5. Woods – At Echo Lake (Woodsist)
One of the few lo-fi albums to come out this year that utilizes all of the genre’s trademarks without sounding like everything else. A really surprisingly cohesive and tight psych-folk-pop album that I appreciate and love more with every listen.
4. These New Puritans – Hidden (Domino)
I find it particularly amusing to see These New Puritans casually referred to as a “dance” band, cause there’s not really a lot here to get you moving. Hidden is a fairly sparse sounding record. Though plenty is happening on every track, there lies a certain comfort in the glitchy sounds and their lack of ass shaking inspiration even when they veer uptempo and to the abrasive.
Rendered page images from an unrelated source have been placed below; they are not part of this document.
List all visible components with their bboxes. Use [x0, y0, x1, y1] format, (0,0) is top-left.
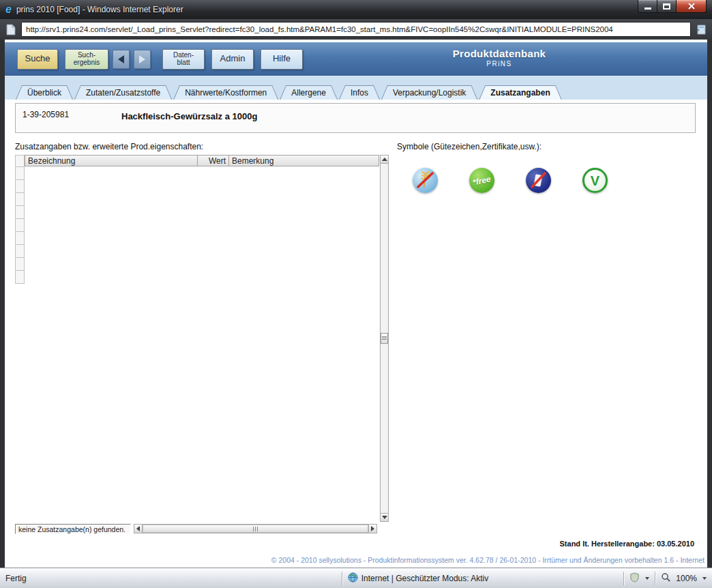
tab-zutaten-zusatzstoffe[interactable]: Zutaten/Zusatzstoffe — [74, 85, 172, 100]
attributes-table-header: Bezeichnung Wert Bemerkung — [25, 155, 379, 166]
arrow-left-icon — [136, 526, 140, 531]
row-stub — [15, 258, 25, 271]
arrow-right-icon — [371, 526, 374, 531]
page-icon — [4, 22, 18, 37]
close-icon — [687, 2, 696, 10]
minimize-icon — [644, 8, 651, 10]
row-stub — [15, 245, 25, 258]
brand-subtitle: PRiNS — [448, 60, 550, 68]
title-bar: e prins 2010 [Food] - Windows Internet E… — [0, 0, 712, 19]
zoom-level: 100% — [676, 574, 697, 583]
maximize-button[interactable] — [657, 0, 676, 13]
zone-text: Internet | Geschützter Modus: Aktiv — [361, 574, 489, 583]
scroll-up-button[interactable] — [381, 156, 388, 164]
status-text: Fertig — [5, 574, 27, 583]
column-header-bezeichnung: Bezeichnung — [25, 155, 198, 166]
arrow-down-icon — [382, 516, 387, 519]
row-stub — [15, 219, 25, 232]
arrow-left-icon — [118, 55, 124, 63]
row-stub — [15, 232, 25, 245]
row-stub — [15, 180, 25, 193]
minimize-button[interactable] — [638, 0, 657, 13]
tab-naehrwerte-kostformen[interactable]: Nährwerte/Kostformen — [173, 85, 278, 100]
chevron-down-icon — [702, 577, 707, 580]
compatibility-view-icon[interactable] — [694, 22, 708, 37]
vertical-scrollbar[interactable] — [380, 155, 389, 522]
statusbar-separator — [623, 572, 624, 585]
symbols-heading: Symbole (Gütezeichen,Zertifikate,usw.): — [397, 142, 542, 151]
attributes-table-body — [25, 166, 380, 522]
tab-verpackung-logistik[interactable]: Verpackung/Logistik — [381, 85, 477, 100]
magnifier-icon — [661, 572, 671, 585]
brand-block: Produktdatenbank PRiNS — [448, 48, 550, 68]
vegetarian-icon: V — [582, 168, 608, 193]
zone-indicator[interactable]: Internet | Geschützter Modus: Aktiv — [348, 572, 489, 585]
suche-button[interactable]: Suche — [17, 49, 58, 70]
row-stub — [15, 271, 25, 284]
address-bar — [0, 19, 712, 40]
internet-explorer-icon[interactable]: e — [5, 4, 12, 15]
zoom-control[interactable]: 100% — [661, 572, 707, 585]
main-content: 1-39-205981 Hackfleisch-Gewürzsalz a 100… — [5, 100, 707, 554]
brand-title: Produktdatenbank — [448, 48, 550, 59]
window-controls — [638, 0, 707, 13]
gluten-free-icon — [413, 168, 438, 193]
statusbar-separator — [655, 572, 655, 585]
nav-back-button[interactable] — [113, 50, 130, 69]
lactose-free-icon: *free — [469, 168, 494, 193]
scroll-left-button[interactable] — [134, 525, 143, 533]
row-stub-column — [15, 155, 25, 284]
attributes-heading: Zusatzangaben bzw. erweiterte Prod.eigen… — [15, 142, 203, 151]
row-stub — [15, 167, 25, 180]
row-stub — [15, 193, 25, 206]
empty-result-message: keine Zusatzangabe(n) gefunden. — [15, 524, 131, 534]
column-header-wert: Wert — [198, 155, 229, 166]
shield-icon — [629, 572, 640, 585]
product-code: 1-39-205981 — [23, 110, 69, 119]
tab-ueberblick[interactable]: Überblick — [16, 85, 73, 100]
arrow-up-icon — [382, 158, 387, 161]
window-title: prins 2010 [Food] - Windows Internet Exp… — [16, 5, 183, 14]
nav-forward-button[interactable] — [134, 50, 151, 69]
crossed-symbol-icon — [526, 168, 551, 193]
scroll-down-button[interactable] — [381, 513, 388, 521]
close-button[interactable] — [676, 0, 707, 13]
maximize-icon — [663, 3, 670, 10]
row-stub — [15, 206, 25, 219]
statusbar-separator — [342, 572, 342, 585]
symbols-row: *free V — [413, 168, 608, 193]
tab-allergene[interactable]: Allergene — [280, 85, 338, 100]
chevron-down-icon — [645, 577, 649, 580]
suchergebnis-button[interactable]: Such- ergebnis — [65, 49, 108, 70]
manufacturer-date-note: Stand lt. Herstellerangabe: 03.05.2010 — [560, 540, 694, 548]
prins-toolbar: Suche Such- ergebnis Daten- blatt Admin … — [5, 42, 707, 76]
globe-icon — [348, 572, 358, 585]
tab-strip: Überblick Zutaten/Zusatzstoffe Nährwerte… — [5, 76, 707, 100]
status-bar: Fertig Internet | Geschützter Modus: Akt… — [0, 568, 712, 588]
page-footer: © 2004 - 2010 sellysolutions - Produktin… — [5, 554, 707, 568]
url-input[interactable] — [21, 22, 691, 37]
vertical-scroll-thumb[interactable] — [381, 333, 388, 344]
tab-infos[interactable]: Infos — [339, 85, 380, 100]
tab-zusatzangaben[interactable]: Zusatzangaben — [479, 85, 561, 100]
column-header-bemerkung: Bemerkung — [229, 155, 379, 166]
datenblatt-button[interactable]: Daten- blatt — [162, 49, 205, 70]
product-header-box: 1-39-205981 Hackfleisch-Gewürzsalz a 100… — [15, 103, 696, 133]
browser-viewport: Suche Such- ergebnis Daten- blatt Admin … — [5, 40, 707, 568]
row-stub — [15, 155, 25, 167]
admin-button[interactable]: Admin — [211, 49, 254, 70]
product-name: Hackfleisch-Gewürzsalz a 1000g — [121, 111, 257, 121]
horizontal-scrollbar[interactable] — [134, 524, 377, 533]
hilfe-button[interactable]: Hilfe — [261, 49, 303, 70]
arrow-right-icon — [139, 55, 145, 63]
security-menu[interactable] — [629, 572, 649, 585]
scroll-right-button[interactable] — [368, 525, 376, 533]
horizontal-scroll-thumb[interactable] — [143, 525, 368, 533]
It’s actually really beautiful and was completely unexpected, but hey, sometimes it’s nice to be surprised.
3. Frog Eyes – Paul’s Tomb: A Triumph (Dead Oceans)
Paul’s Tomb: A Triumph is everything the Arcade Fire’s Suburbs album wishes it could have been. There’s not an ounce of pretension or pseudo-philosophical hand-wringing to be heard here, just a visceral cacophony; coarse, sprawling guitars that literally emote, immense drum fills and Carey Mercer’s wail. “You want to hit him in the fucking knees/And then you hit him in the fucking knees!” indeed.
2. Girls – Broken Dreams Club EP (True Panther)
I was set to write this band off completely. I was a fan of 2009’s self titled effort but I definitely did not believe Girls could possibly mature or break away from that whole awful “hypnagogic pop/glo-fi” tag. Interviews with the band members, Christopher Owens and Chet “JR” White where they bragged about all the pills they’d been popping also did very little to endear the band to me. I kinda wanted to HATE this EP, but as of this month, I’ve probably listened to it more than anything else in my collection. Broken Dreams Club is an astounding leap in maturity for this band, from the lyrics to the solid and stunning production. If it’s a hint of what their sophomore release will be like, I suppose I’m going to have to just grudgingly admit that I was wrong.
1. Future Islands – In Evening Air (Thrill Jockey)
I’m so sick of the 80’s. Or rather, I’m getting really tired of bands trying to sound like some hazy memory that they have of the 80’s. Of course, Future Islands had to release this album that revels in post-punk synthiness with heart-on-your-sleeve lyrics that could rival the subject matter of any song on the Breakfast Club soundtrack. I should have hated it. The difference here is that In Evening Air doesn’t come across as trying to evoke some half-remembered memory of a New Order song. It doesn’t dwell in the past and yet still somehow acknowledges its presence all while compelling one to dance, cry and sing along in the here and now.